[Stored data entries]
───

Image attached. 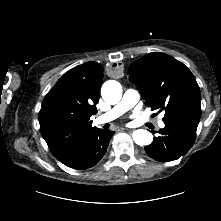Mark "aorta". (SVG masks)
Wrapping results in <instances>:
<instances>
[{
    "label": "aorta",
    "mask_w": 221,
    "mask_h": 221,
    "mask_svg": "<svg viewBox=\"0 0 221 221\" xmlns=\"http://www.w3.org/2000/svg\"><path fill=\"white\" fill-rule=\"evenodd\" d=\"M101 95L105 102L117 104L122 98V86L115 80L106 81L101 88ZM133 140L140 146L149 145L153 141V135L144 129H137L132 134Z\"/></svg>",
    "instance_id": "762f6f07"
}]
</instances>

───

Exercise details
The lines to show are those in the data above that include "instances".

Exercise response
Wrapping results in <instances>:
<instances>
</instances>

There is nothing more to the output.